After two months of this NHL season, the inescapable conclusion is that the Penguins are not a good team. They’re not a bad team. They are as good as they want to be.
Perhaps it’s unavoidable with two Hall of Fame centers, a true no. 1 defenseman (most likely a Hall of Famer), and a third-line center with extensive NHL history all in their mid-30s. The Penguins “young” legs are generally in their later 20s and are now experienced NHL players.
The kids have grown up. Jake Guentzel is 28. Teddy Blueger is 28. Tristan Jarry is 26. Even Kasperi Kapanen is 26 and eight years removed from his smiling draft day pictures.
Add extra motivation, add adversity or need, and the Penguins almost invariably rise to meet the challenge. But leave them to their own motivations, and you might get a lackluster team or a Stanley Cup contender on alternating days.
Lose seven. Win three. Lose two. Win five.
The same kind of team that didn’t seem to panic during a seven-game winless streak.
Nor did they take too much enjoyment from a five-game winning streak.
They seem to exist unto themselves, unaffected less by external situations and more responsive to internal needs and motivations.
The NHL’s oldest team didn’t even need to discuss Kris Letang’s absence and the need to fill his primary lineup position.
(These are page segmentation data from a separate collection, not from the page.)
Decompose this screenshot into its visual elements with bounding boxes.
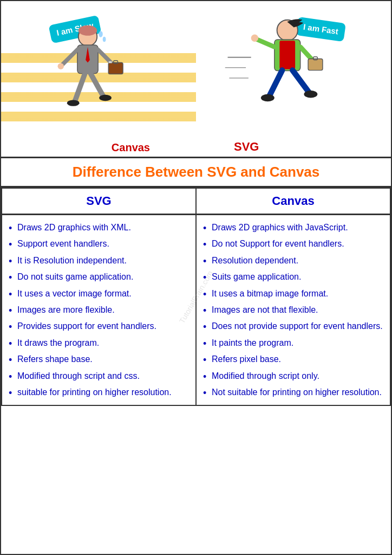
svg-point-29 — [261, 94, 275, 101]
svg-line-22 — [256, 39, 275, 47]
list-item: Does not provide support for event handl… — [202, 318, 384, 334]
list-item: Images are more flexible. — [8, 302, 190, 318]
list-item: Refers shape base. — [8, 351, 190, 367]
svg-line-6 — [98, 50, 111, 63]
svg-rect-25 — [308, 59, 323, 70]
canvas-column-header: Canvas — [196, 188, 390, 215]
canvas-label: Canvas — [112, 141, 150, 154]
list-item: It draws the program. — [8, 335, 190, 351]
svg-rect-15 — [108, 61, 112, 63]
page-title: Difference Between SVG and Canvas — [1, 158, 391, 188]
svg-list: Draws 2D graphics with XML.Support event… — [8, 220, 190, 401]
comparison-wrapper: TutorialBrain.com SVG Canvas Draws 2D gr… — [1, 188, 391, 406]
svg-column-header: SVG — [2, 188, 196, 215]
list-item: Draws 2D graphics with JavaScript. — [202, 220, 384, 236]
svg-line-9 — [75, 73, 85, 102]
hero-content: I am Slow — [12, 7, 380, 157]
comparison-row: Draws 2D graphics with XML.Support event… — [2, 215, 390, 406]
comparison-table: SVG Canvas Draws 2D graphics with XML.Su… — [1, 188, 391, 406]
list-item: Support event handlers. — [8, 236, 190, 252]
list-item: It uses a bitmap image format. — [202, 286, 384, 302]
svg-line-24 — [300, 47, 312, 60]
hero-section: I am Slow — [1, 1, 391, 158]
svg-line-27 — [269, 70, 282, 96]
svg-point-13 — [99, 31, 103, 37]
list-item: It paints the program. — [202, 335, 384, 351]
canvas-column-body: Draws 2D graphics with JavaScript.Do not… — [196, 215, 390, 406]
list-item: Images are not that flexible. — [202, 302, 384, 318]
list-item: Modified through script and css. — [8, 368, 190, 384]
svg-column-body: Draws 2D graphics with XML.Support event… — [2, 215, 196, 406]
svg-line-28 — [292, 70, 309, 93]
svg-point-23 — [251, 35, 258, 42]
hero-svg-figure: I am Fast — [212, 16, 353, 157]
list-item: Draws 2D graphics with XML. — [8, 220, 190, 236]
list-item: Modified through script only. — [202, 368, 384, 384]
svg-point-1 — [79, 25, 97, 36]
svg-point-11 — [67, 100, 80, 106]
svg-point-5 — [58, 63, 64, 69]
canvas-list: Draws 2D graphics with JavaScript.Do not… — [202, 220, 384, 401]
list-item: Do not Support for event handlers. — [202, 236, 384, 252]
list-item: It is Resolution independent. — [8, 253, 190, 269]
list-item: Provides support for event handlers. — [8, 318, 190, 334]
svg-label: SVG — [234, 140, 259, 154]
hero-canvas-figure: I am Slow — [39, 16, 158, 157]
svg-line-4 — [62, 50, 77, 66]
svg-figure-svg — [218, 16, 326, 140]
list-item: Do not suits game application. — [8, 269, 190, 285]
svg-point-12 — [99, 95, 112, 101]
list-item: It uses a vector image format. — [8, 286, 190, 302]
svg-point-30 — [304, 91, 317, 98]
svg-rect-21 — [279, 41, 295, 69]
list-item: Resolution dependent. — [202, 253, 384, 269]
list-item: Refers pixel base. — [202, 351, 384, 367]
list-item: Not suitable for printing on higher reso… — [202, 384, 384, 401]
svg-line-10 — [90, 73, 103, 96]
list-item: suitable for printing on higher resoluti… — [8, 384, 190, 401]
svg-point-14 — [103, 37, 106, 42]
canvas-figure-svg — [44, 21, 131, 140]
list-item: Suits game application. — [202, 269, 384, 285]
svg-rect-7 — [108, 63, 123, 74]
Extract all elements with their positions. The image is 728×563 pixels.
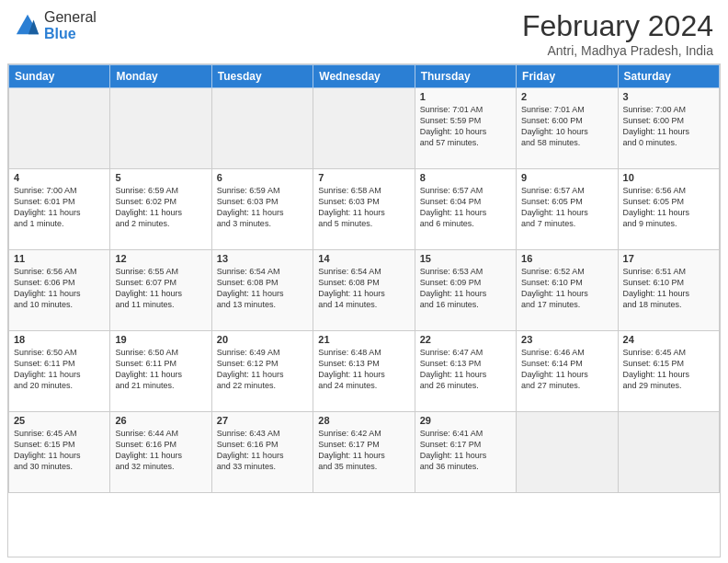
day-info: Sunrise: 6:54 AM Sunset: 6:08 PM Dayligh… — [217, 266, 308, 311]
day-number: 4 — [14, 172, 105, 183]
day-number: 10 — [623, 172, 714, 183]
logo-blue-text: Blue — [44, 26, 97, 42]
logo: General Blue — [15, 9, 97, 41]
title-block: February 2024 Antri, Madhya Pradesh, Ind… — [522, 9, 713, 58]
table-row: 2Sunrise: 7:01 AM Sunset: 6:00 PM Daylig… — [517, 88, 618, 169]
day-info: Sunrise: 6:41 AM Sunset: 6:17 PM Dayligh… — [420, 428, 511, 473]
day-number: 29 — [420, 415, 511, 426]
table-row: 14Sunrise: 6:54 AM Sunset: 6:08 PM Dayli… — [313, 250, 415, 331]
table-row: 28Sunrise: 6:42 AM Sunset: 6:17 PM Dayli… — [313, 412, 415, 493]
table-row: 23Sunrise: 6:46 AM Sunset: 6:14 PM Dayli… — [517, 331, 618, 412]
table-row: 10Sunrise: 6:56 AM Sunset: 6:05 PM Dayli… — [618, 169, 719, 250]
header: General Blue February 2024 Antri, Madhya… — [0, 0, 728, 63]
day-info: Sunrise: 6:52 AM Sunset: 6:10 PM Dayligh… — [521, 266, 612, 311]
day-info: Sunrise: 6:57 AM Sunset: 6:04 PM Dayligh… — [420, 185, 511, 230]
table-row: 5Sunrise: 6:59 AM Sunset: 6:02 PM Daylig… — [110, 169, 211, 250]
day-info: Sunrise: 7:01 AM Sunset: 5:59 PM Dayligh… — [420, 104, 511, 149]
day-info: Sunrise: 6:54 AM Sunset: 6:08 PM Dayligh… — [318, 266, 409, 311]
table-row: 20Sunrise: 6:49 AM Sunset: 6:12 PM Dayli… — [211, 331, 313, 412]
day-info: Sunrise: 6:46 AM Sunset: 6:14 PM Dayligh… — [521, 347, 612, 392]
table-row: 24Sunrise: 6:45 AM Sunset: 6:15 PM Dayli… — [618, 331, 719, 412]
day-number: 9 — [521, 172, 612, 183]
day-number: 13 — [217, 253, 308, 264]
day-number: 1 — [420, 91, 511, 102]
table-row: 26Sunrise: 6:44 AM Sunset: 6:16 PM Dayli… — [110, 412, 211, 493]
day-number: 21 — [318, 334, 409, 345]
day-info: Sunrise: 6:42 AM Sunset: 6:17 PM Dayligh… — [318, 428, 409, 473]
calendar-week-row: 1Sunrise: 7:01 AM Sunset: 5:59 PM Daylig… — [9, 88, 720, 169]
day-number: 5 — [115, 172, 206, 183]
table-row: 25Sunrise: 6:45 AM Sunset: 6:15 PM Dayli… — [9, 412, 110, 493]
table-row: 18Sunrise: 6:50 AM Sunset: 6:11 PM Dayli… — [9, 331, 110, 412]
logo-text: General Blue — [44, 9, 97, 41]
day-number: 2 — [521, 91, 612, 102]
table-row: 4Sunrise: 7:00 AM Sunset: 6:01 PM Daylig… — [9, 169, 110, 250]
table-row: 1Sunrise: 7:01 AM Sunset: 5:59 PM Daylig… — [415, 88, 516, 169]
col-saturday: Saturday — [618, 65, 719, 88]
location-subtitle: Antri, Madhya Pradesh, India — [522, 43, 713, 58]
month-title: February 2024 — [522, 9, 713, 43]
table-row — [618, 412, 719, 493]
day-info: Sunrise: 6:56 AM Sunset: 6:06 PM Dayligh… — [14, 266, 105, 311]
table-row: 16Sunrise: 6:52 AM Sunset: 6:10 PM Dayli… — [517, 250, 618, 331]
col-friday: Friday — [517, 65, 618, 88]
calendar-week-row: 18Sunrise: 6:50 AM Sunset: 6:11 PM Dayli… — [9, 331, 720, 412]
table-row: 12Sunrise: 6:55 AM Sunset: 6:07 PM Dayli… — [110, 250, 211, 331]
table-row: 29Sunrise: 6:41 AM Sunset: 6:17 PM Dayli… — [415, 412, 516, 493]
days-header-row: Sunday Monday Tuesday Wednesday Thursday… — [9, 65, 720, 88]
day-number: 15 — [420, 253, 511, 264]
logo-icon — [15, 13, 40, 39]
day-info: Sunrise: 6:43 AM Sunset: 6:16 PM Dayligh… — [217, 428, 308, 473]
day-info: Sunrise: 6:50 AM Sunset: 6:11 PM Dayligh… — [14, 347, 105, 392]
day-number: 8 — [420, 172, 511, 183]
col-thursday: Thursday — [415, 65, 516, 88]
calendar-table: Sunday Monday Tuesday Wednesday Thursday… — [8, 64, 720, 493]
day-number: 25 — [14, 415, 105, 426]
page: General Blue February 2024 Antri, Madhya… — [0, 0, 728, 563]
day-info: Sunrise: 6:59 AM Sunset: 6:03 PM Dayligh… — [217, 185, 308, 230]
table-row: 8Sunrise: 6:57 AM Sunset: 6:04 PM Daylig… — [415, 169, 516, 250]
col-tuesday: Tuesday — [211, 65, 313, 88]
logo-general-text: General — [44, 9, 97, 26]
calendar-header: Sunday Monday Tuesday Wednesday Thursday… — [9, 65, 720, 88]
day-info: Sunrise: 6:58 AM Sunset: 6:03 PM Dayligh… — [318, 185, 409, 230]
day-number: 28 — [318, 415, 409, 426]
day-info: Sunrise: 7:00 AM Sunset: 6:00 PM Dayligh… — [623, 104, 714, 149]
table-row: 13Sunrise: 6:54 AM Sunset: 6:08 PM Dayli… — [211, 250, 313, 331]
day-info: Sunrise: 6:44 AM Sunset: 6:16 PM Dayligh… — [115, 428, 206, 473]
calendar-week-row: 4Sunrise: 7:00 AM Sunset: 6:01 PM Daylig… — [9, 169, 720, 250]
day-info: Sunrise: 6:56 AM Sunset: 6:05 PM Dayligh… — [623, 185, 714, 230]
table-row — [517, 412, 618, 493]
day-number: 12 — [115, 253, 206, 264]
day-number: 6 — [217, 172, 308, 183]
table-row: 11Sunrise: 6:56 AM Sunset: 6:06 PM Dayli… — [9, 250, 110, 331]
table-row: 7Sunrise: 6:58 AM Sunset: 6:03 PM Daylig… — [313, 169, 415, 250]
table-row: 27Sunrise: 6:43 AM Sunset: 6:16 PM Dayli… — [211, 412, 313, 493]
day-number: 19 — [115, 334, 206, 345]
table-row — [313, 88, 415, 169]
day-number: 26 — [115, 415, 206, 426]
day-info: Sunrise: 6:48 AM Sunset: 6:13 PM Dayligh… — [318, 347, 409, 392]
day-info: Sunrise: 7:01 AM Sunset: 6:00 PM Dayligh… — [521, 104, 612, 149]
table-row: 3Sunrise: 7:00 AM Sunset: 6:00 PM Daylig… — [618, 88, 719, 169]
day-info: Sunrise: 6:50 AM Sunset: 6:11 PM Dayligh… — [115, 347, 206, 392]
table-row: 6Sunrise: 6:59 AM Sunset: 6:03 PM Daylig… — [211, 169, 313, 250]
calendar-week-row: 25Sunrise: 6:45 AM Sunset: 6:15 PM Dayli… — [9, 412, 720, 493]
calendar-body: 1Sunrise: 7:01 AM Sunset: 5:59 PM Daylig… — [9, 88, 720, 493]
day-number: 7 — [318, 172, 409, 183]
table-row — [110, 88, 211, 169]
day-number: 17 — [623, 253, 714, 264]
day-number: 18 — [14, 334, 105, 345]
day-number: 11 — [14, 253, 105, 264]
calendar: Sunday Monday Tuesday Wednesday Thursday… — [7, 63, 721, 557]
day-info: Sunrise: 6:53 AM Sunset: 6:09 PM Dayligh… — [420, 266, 511, 311]
table-row: 21Sunrise: 6:48 AM Sunset: 6:13 PM Dayli… — [313, 331, 415, 412]
col-wednesday: Wednesday — [313, 65, 415, 88]
table-row: 17Sunrise: 6:51 AM Sunset: 6:10 PM Dayli… — [618, 250, 719, 331]
day-number: 20 — [217, 334, 308, 345]
day-number: 16 — [521, 253, 612, 264]
day-info: Sunrise: 6:49 AM Sunset: 6:12 PM Dayligh… — [217, 347, 308, 392]
day-number: 23 — [521, 334, 612, 345]
table-row: 19Sunrise: 6:50 AM Sunset: 6:11 PM Dayli… — [110, 331, 211, 412]
day-info: Sunrise: 6:45 AM Sunset: 6:15 PM Dayligh… — [14, 428, 105, 473]
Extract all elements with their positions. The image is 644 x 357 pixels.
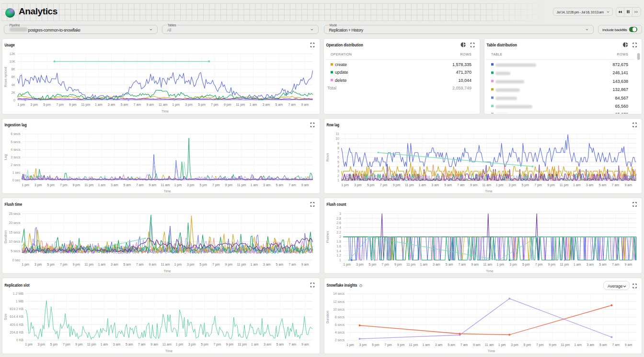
svg-text:1 pm: 1 pm bbox=[341, 183, 349, 187]
svg-text:132,867: 132,867 bbox=[612, 87, 628, 92]
svg-text:5 am: 5 am bbox=[599, 343, 607, 346]
svg-text:409.6 KB: 409.6 KB bbox=[10, 323, 23, 326]
svg-text:Size: Size bbox=[4, 313, 7, 320]
svg-text:9 pm: 9 pm bbox=[547, 183, 555, 187]
svg-text:5 am: 5 am bbox=[445, 263, 453, 266]
svg-text:0 sec: 0 sec bbox=[12, 258, 21, 262]
svg-text:9 pm: 9 pm bbox=[226, 343, 234, 346]
svg-text:2.4: 2.4 bbox=[336, 226, 341, 229]
svg-text:5 am: 5 am bbox=[276, 263, 284, 266]
svg-text:11 am: 11 am bbox=[161, 263, 170, 266]
svg-text:10,044: 10,044 bbox=[458, 78, 472, 83]
svg-text:Ingestion lag: Ingestion lag bbox=[5, 122, 27, 127]
svg-text:9 pm: 9 pm bbox=[75, 343, 83, 346]
svg-text:5 pm: 5 pm bbox=[50, 343, 58, 346]
svg-text:5 am: 5 am bbox=[123, 263, 131, 266]
svg-text:5 pm: 5 pm bbox=[368, 263, 376, 267]
svg-text:1.8: 1.8 bbox=[336, 240, 341, 243]
svg-text:7 pm: 7 pm bbox=[60, 263, 68, 267]
svg-text:7 pm: 7 pm bbox=[212, 263, 220, 267]
svg-text:9 pm: 9 pm bbox=[69, 103, 77, 107]
svg-text:Flush time: Flush time bbox=[5, 202, 23, 207]
svg-text:7 pm: 7 pm bbox=[536, 343, 544, 346]
svg-text:7 pm: 7 pm bbox=[211, 103, 218, 107]
svg-text:7 am: 7 am bbox=[138, 343, 146, 346]
svg-text:4 secs: 4 secs bbox=[11, 147, 21, 151]
svg-text:Time: Time bbox=[485, 190, 492, 193]
svg-text:7 pm: 7 pm bbox=[60, 183, 68, 187]
svg-text:Time: Time bbox=[161, 110, 169, 113]
svg-text:3 secs: 3 secs bbox=[11, 155, 21, 158]
svg-text:1 am: 1 am bbox=[250, 103, 257, 106]
svg-text:12 secs: 12 secs bbox=[333, 300, 345, 303]
svg-text:2.6: 2.6 bbox=[336, 221, 341, 224]
svg-text:7 am: 7 am bbox=[612, 343, 620, 346]
svg-text:update: update bbox=[335, 70, 348, 75]
svg-text:0 KB: 0 KB bbox=[16, 338, 24, 341]
svg-text:3 pm: 3 pm bbox=[37, 343, 45, 346]
svg-text:1 pm: 1 pm bbox=[22, 183, 29, 187]
svg-text:11 pm: 11 pm bbox=[237, 263, 246, 267]
svg-text:2 secs: 2 secs bbox=[11, 163, 21, 167]
svg-text:Rows: Rows bbox=[326, 153, 329, 161]
svg-text:1 pm: 1 pm bbox=[22, 263, 29, 267]
svg-text:3 pm: 3 pm bbox=[185, 103, 193, 107]
svg-text:11 pm: 11 pm bbox=[561, 343, 570, 346]
svg-text:Duration: Duration bbox=[326, 311, 329, 324]
svg-text:TABLE: TABLE bbox=[491, 53, 503, 56]
svg-text:872,675: 872,675 bbox=[612, 62, 628, 67]
svg-text:65,073: 65,073 bbox=[615, 112, 628, 113]
svg-text:1 am: 1 am bbox=[422, 343, 430, 346]
svg-text:8: 8 bbox=[337, 146, 339, 149]
svg-text:143,638: 143,638 bbox=[612, 79, 628, 84]
svg-text:5 am: 5 am bbox=[121, 103, 128, 106]
svg-text:3 pm: 3 pm bbox=[354, 183, 362, 187]
svg-text:Flush count: Flush count bbox=[326, 202, 346, 207]
svg-text:11 pm: 11 pm bbox=[84, 263, 93, 267]
svg-text:3 pm: 3 pm bbox=[356, 263, 363, 267]
svg-text:9 pm: 9 pm bbox=[225, 263, 233, 267]
svg-text:5 pm: 5 pm bbox=[47, 183, 55, 187]
svg-text:Total: Total bbox=[327, 86, 336, 90]
svg-text:delete: delete bbox=[335, 78, 347, 83]
svg-text:Time: Time bbox=[487, 349, 494, 353]
svg-text:5 am: 5 am bbox=[123, 183, 131, 186]
svg-text:5 am: 5 am bbox=[598, 183, 606, 186]
svg-text:1: 1 bbox=[339, 258, 341, 262]
svg-text:1 am: 1 am bbox=[251, 263, 258, 266]
svg-text:Row lag: Row lag bbox=[326, 122, 339, 127]
svg-text:8K: 8K bbox=[11, 67, 15, 71]
svg-text:1 am: 1 am bbox=[573, 183, 581, 186]
svg-text:3: 3 bbox=[339, 212, 341, 215]
svg-text:10 secs: 10 secs bbox=[333, 307, 345, 311]
svg-text:5 pm: 5 pm bbox=[200, 183, 207, 187]
svg-text:3 pm: 3 pm bbox=[187, 263, 195, 267]
svg-text:1 pm: 1 pm bbox=[495, 183, 503, 187]
svg-text:11 pm: 11 pm bbox=[84, 183, 93, 187]
svg-text:11 pm: 11 pm bbox=[560, 263, 569, 267]
svg-text:7 am: 7 am bbox=[458, 263, 466, 266]
svg-text:3 am: 3 am bbox=[586, 263, 594, 266]
svg-text:5 pm: 5 pm bbox=[367, 183, 375, 187]
svg-text:1 am: 1 am bbox=[98, 263, 105, 266]
svg-text:Time: Time bbox=[163, 269, 171, 273]
svg-text:7 pm: 7 pm bbox=[63, 343, 70, 346]
svg-text:5 secs: 5 secs bbox=[11, 249, 21, 253]
svg-text:1 sec: 1 sec bbox=[12, 171, 21, 174]
svg-text:3 pm: 3 pm bbox=[508, 183, 516, 187]
svg-text:3 am: 3 am bbox=[435, 343, 442, 346]
svg-text:11 pm: 11 pm bbox=[404, 183, 414, 187]
svg-text:1 am: 1 am bbox=[251, 343, 259, 346]
svg-text:7 am: 7 am bbox=[288, 103, 296, 106]
svg-text:0 sec: 0 sec bbox=[12, 178, 21, 182]
svg-text:20 secs: 20 secs bbox=[9, 221, 21, 224]
svg-text:1 pm: 1 pm bbox=[25, 343, 33, 346]
svg-text:2 secs: 2 secs bbox=[334, 338, 345, 342]
svg-text:3 am: 3 am bbox=[263, 183, 271, 186]
svg-text:11 am: 11 am bbox=[484, 343, 494, 346]
svg-text:1.6: 1.6 bbox=[336, 245, 341, 248]
svg-text:7 am: 7 am bbox=[136, 263, 144, 266]
svg-text:3 am: 3 am bbox=[111, 263, 118, 266]
svg-text:3 am: 3 am bbox=[113, 343, 121, 346]
svg-text:7 am: 7 am bbox=[611, 263, 619, 266]
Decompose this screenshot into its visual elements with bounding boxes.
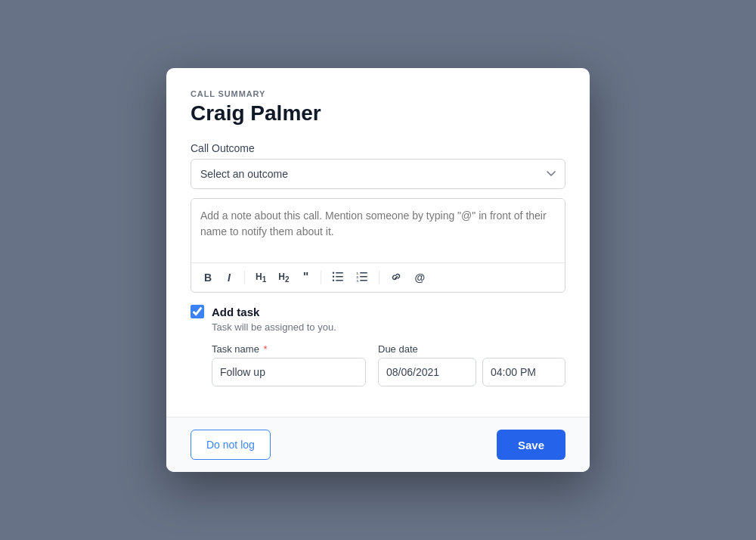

Marcus Pettersson played perhaps the strongest game of his already strong season. P.O Joseph also played his best game of the season.
“I think it just understood, and it’s not something that needs to be talked about that much. I think you see the way the guys compete and rally,” said Crosby. “And I like to think we have a lot of effort every night, but it seemed like there was a little bit more desperation (Thursday).”
So, how good are the Pittsburgh Penguins?
For better and worse, they are as good as they want to be.